EXERCISE DATA:
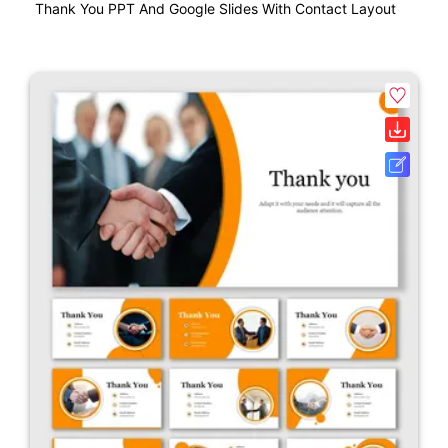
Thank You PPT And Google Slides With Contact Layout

--

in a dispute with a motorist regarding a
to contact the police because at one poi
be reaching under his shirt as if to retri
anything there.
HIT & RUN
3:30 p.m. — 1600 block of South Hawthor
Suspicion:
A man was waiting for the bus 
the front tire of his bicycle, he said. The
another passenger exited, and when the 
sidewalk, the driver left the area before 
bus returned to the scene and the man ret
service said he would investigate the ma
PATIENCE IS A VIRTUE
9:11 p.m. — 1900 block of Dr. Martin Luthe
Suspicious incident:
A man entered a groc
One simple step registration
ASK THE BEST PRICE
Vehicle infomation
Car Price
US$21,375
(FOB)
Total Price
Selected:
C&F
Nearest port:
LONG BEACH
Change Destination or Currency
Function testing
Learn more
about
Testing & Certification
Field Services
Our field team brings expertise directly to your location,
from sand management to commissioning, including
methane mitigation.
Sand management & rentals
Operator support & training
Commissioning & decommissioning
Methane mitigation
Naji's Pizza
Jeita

WHAT NEEDS TO BE DONE: Work out the number of lines above that include the string "said" and write only that number.

ANSWER BELOW: 2